Le territoire du Mali a une forme de papillon. En son centre exact, entre les deux ailes asymétriques, là où la carte se rétrécit, se trouve Mopti, à la confluence des fleuves Niger et Bani. Le soir venu, des dizaines de pinasses en croissant de lune s’alignent perpendiculairement à la rive. Mopti, qu’on dit fondée par les Bozos, le peuple de l’eau, était il y a dix ans une des villes les plus visitées du pays. L’odeur de poisson séché demeure, mais les petits hôtels du port et les restaurants pour touristes ont fermé. Cette année, la région est devenue l’épicentre des violences qui déchirent le Mali. Des centaines d’habitants y ont perdu la vie dans des attentats, des assassinats ciblés, des exécutions sommaires ou des règlements de comptes intercommunautaires.

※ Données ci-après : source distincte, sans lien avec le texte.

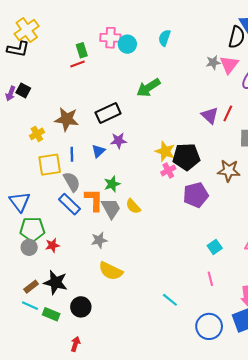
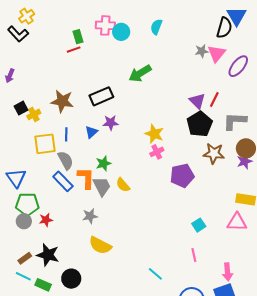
yellow cross: (27, 30) -> (27, 16), size x0.7
black L-shape: (18, 49) -> (18, 34), turned 35
black square: (23, 90) -> (21, 108), moved, turned 32
black pentagon: (186, 157) -> (200, 124), moved, turned -30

L’accord de paix signé à Alger en 2015 entre le gouvernement et les ex-rebelles du Nord-Mali ne concerne pas le centre du pays. Ici, pas de groupes séparatistes, ni de forces militaires organisées. Aucun soldat français de l’opération Barkhane, et très peu de Casques bleus. On retrouve cependant deux points communs avec les terres du septentrion : l’absence de l’Etat et la présence de cellules jihadistes actives (les deux étant liées). Depuis plusieurs années, les salles de classe sont fermées dans la plupart des villages. Les enseignants, les juges, et les fonctionnaires ont fui la région. Dans le même temps, des bandes se réclamant du jihad et obéissant au prêcheur local Amadou Koufa (qui a prêté allégeance au leader touareg Iyad ag-Ghaly et à Al-Qaeda) se sont implantées dans la brousse.
«Menaces»
«Ils ont commencé par sensibiliser les bergers. On savait qu’il se passait quelque chose, ils rôdaient autour du village, lançaient des menaces. Et puis un jour, en septembre, ils sont arrivés à une quinzaine après la prière du crépuscule, avec des armes. Ils nous ont dit de rester dans la mosquée et ils ont fermé les portes», raconte Gourro Diallo, 43 ans. Depuis les berges de Mopti, on aperçoit les premières maisons jaunes de son village, Nantaka, de l’autre côté du fleuve Niger. Gourro Diallo en est le chef depuis 2001. Il avait 26 ans quand il a «reçu le pouvoir» après son père, son grand-père et son arrière-grand-père.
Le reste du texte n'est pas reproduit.